A new report from the Center for Hospitality Research at Cornell University reveals restaurant customers’ preference for restaurant-related technology. It describes how restaurants really can hone in on customer satisfaction as well as develop a powerful competitive advantage.
The study, “Customer Preferences for Restaurant Technology Innovations,” details eleven technologies, including pagers for table management, handheld order taking while waiting in line, internet-based ordering, kiosk-based payment, kiosk-based food ordering, online reservations, payment via SMS or text message, payment via smart card, payment via cell phone using NFC technology, virtual menus available tableside with nutrition information, and virtual menus online with nutritional information.
The preferences were measured at different stages of the dining experience: Pre-arrival, Post-arrival, Pre-process, In-process, and Post-process.
Of course, for technology involving provision of Nutrition Information, the online menus are accessed pre-arrival, and the in-house (tableside) menus with nutrition information are important for In- and Post-process. Welltech Bistro provides this technology for both online and in-house electronic menus.
Virtual menus available tableside with nutrition information was the most valued technology of all choices given to the 1737 respondents.
This report makes a stong case for why restaurants should bother with technology; it describes several benefits. Potential benefits to the customer include improved convenience and increased control; potential benefits to the restaurants include increased speed of service, reduced processing costs, increased volume and revenue, and improved service and food quality. And of course, looking specifically at the provision of nutrition inforamtion, there are additional benefits, such as enhanced state of health / weight (from choosing within dietary preferences) as well as a trust and loyalty toward the restaurant for disclosing the information.

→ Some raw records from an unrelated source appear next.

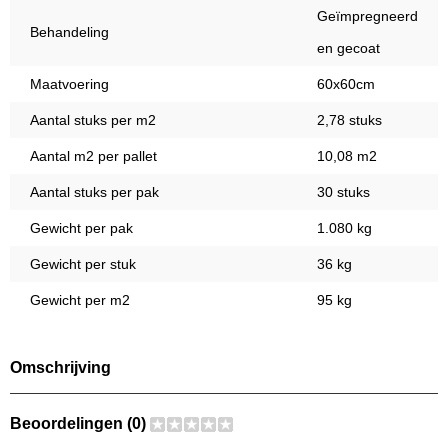
Geïmpregneerd
Behandeling
en gecoat
Maatvoering
60x60cm
Aantal stuks per m2
2,78 stuks
Aantal m2 per pallet
10,08 m2
Aantal stuks per pak
30 stuks
Gewicht per pak
1.080 kg
Gewicht per stuk
36 kg
Gewicht per m2
95 kg
Omschrijving
Beoordelingen (0)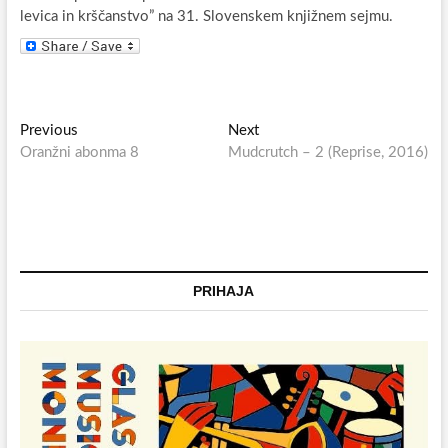
levica in krščanstvo” na 31. Slovenskem knjižnem sejmu.
Navigacija
Previous
Next
Previous
Next
post:
post:
Oranžni abonma 8
Mudcrutch – 2 (Reprise, 2016)
prispevka
PRIHAJA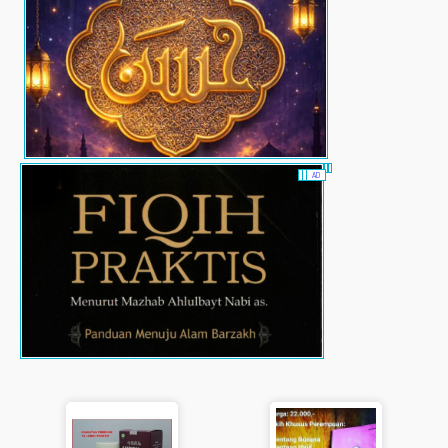
AD
AD
AD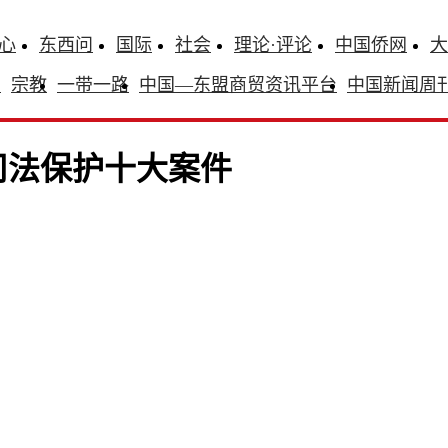
心
东西问
国际
社会
理论·评论
中国侨网
大
识
宗教
一带一路
中国—东盟商贸资讯平台
中国新闻周
司法保护十大案件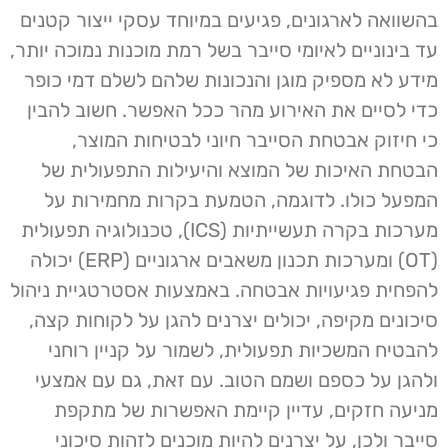
בהשוואה לארגונים, פגיעים במיוחד עסקי ייצור קטנים
עד בינוניים לאיומי סייבר בשל רמת מוכנות נמוכה יותר,
מידע לא מספיק מוגן והנכונות שלהם לשלם דמי כופר
כדי לסיים את האירוע מהר ככל האפשר. חשוב להבין
כי חיזוק אבטחת הסייבר חיוני לבטיחות המוצר,
הבטחת האיכות של המוצא והיעילות התפעולית של
המפעל כולו. לדוגמה, הטמעת בקרות מחמירות על
מערכות בקרה תעשייתיות (ICS), טכנולוגיה תפעולית
(OT) ומערכות תכנון משאבים ארגוניים (ERP) יכולה
להפחית פגיעויות אבטחה. באמצעות אסטרטגיית ניהול
סיכונים מקיפה, יכולים יצרנים להגן על לקוחות קצה,
להבטיח המשכיות תפעולית, לשמור על קניין רוחני
ולהגן על כספם ושמם הטוב. עם זאת, גם עם אמצעי
מניעה חזקים, עדיין קיימת האפשרות של מתקפת
סייבר ולכן, על יצרנים להיות מוכנים לזהות סיכוני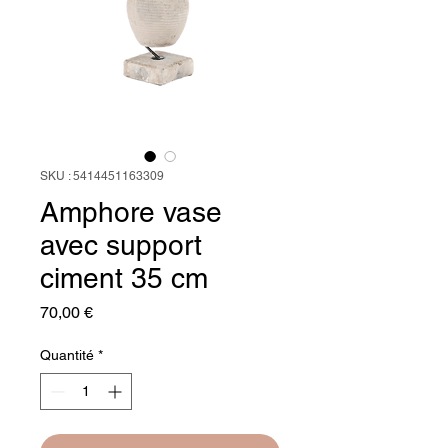
SKU : 5414451163309
Amphore vase
avec support
ciment 35 cm
Prix
70,00 €
Quantité
*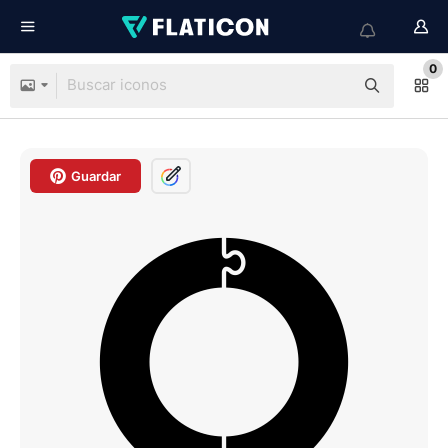
0
Guardar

The concluding paragraph of the report sums it up well:
“We will most certainly see more restaurants relying on
technology to create a competitive advantage. While these
technological approaches might find success in certain segments,
they must still be grounded in some sort of service
concept and not just a technological concept. To be economically
sustainable, technology must do something that adds
value in the eye of the customer. So, while technology might
take away some aspects of personal service, it may improve
service quality. If customers believe that an innovation adds
sufficient value, it is probably here to stay.”